*WHAT TO WORK ON*: The lines to be copied are those below that contain "skill".

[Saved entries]
━━━━━━━━━━

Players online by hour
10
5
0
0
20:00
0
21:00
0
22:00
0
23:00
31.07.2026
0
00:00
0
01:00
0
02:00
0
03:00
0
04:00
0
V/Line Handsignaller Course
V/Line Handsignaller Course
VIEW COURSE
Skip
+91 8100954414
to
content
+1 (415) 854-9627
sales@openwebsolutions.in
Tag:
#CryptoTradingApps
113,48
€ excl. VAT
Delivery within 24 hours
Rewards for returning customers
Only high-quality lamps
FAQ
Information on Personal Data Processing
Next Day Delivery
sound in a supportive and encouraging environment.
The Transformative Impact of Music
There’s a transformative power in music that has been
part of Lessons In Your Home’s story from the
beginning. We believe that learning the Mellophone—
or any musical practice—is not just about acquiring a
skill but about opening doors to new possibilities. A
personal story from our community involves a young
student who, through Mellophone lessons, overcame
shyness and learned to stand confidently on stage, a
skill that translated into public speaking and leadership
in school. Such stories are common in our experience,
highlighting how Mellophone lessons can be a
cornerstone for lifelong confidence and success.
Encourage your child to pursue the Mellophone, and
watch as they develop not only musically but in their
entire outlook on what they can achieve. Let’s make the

━━━━━━━━━━

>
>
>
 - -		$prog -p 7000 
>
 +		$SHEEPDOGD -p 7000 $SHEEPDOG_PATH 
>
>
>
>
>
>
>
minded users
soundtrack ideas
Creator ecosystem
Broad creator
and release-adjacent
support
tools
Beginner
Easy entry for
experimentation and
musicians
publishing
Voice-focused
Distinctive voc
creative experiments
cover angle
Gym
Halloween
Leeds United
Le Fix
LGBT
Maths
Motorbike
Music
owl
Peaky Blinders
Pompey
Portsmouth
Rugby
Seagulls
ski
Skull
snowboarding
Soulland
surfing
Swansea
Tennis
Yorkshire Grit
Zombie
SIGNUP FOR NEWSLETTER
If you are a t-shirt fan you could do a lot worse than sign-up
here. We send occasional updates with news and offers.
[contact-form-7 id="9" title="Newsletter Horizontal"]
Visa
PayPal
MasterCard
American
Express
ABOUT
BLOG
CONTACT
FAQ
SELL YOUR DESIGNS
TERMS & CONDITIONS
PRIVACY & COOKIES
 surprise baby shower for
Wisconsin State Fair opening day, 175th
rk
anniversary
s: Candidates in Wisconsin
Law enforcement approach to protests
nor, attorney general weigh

━━━━━━━━━━

*SOLUTION TO THE EXERCISE*:
skill but about opening doors to new possibilities. A
skill that translated into public speaking and leadership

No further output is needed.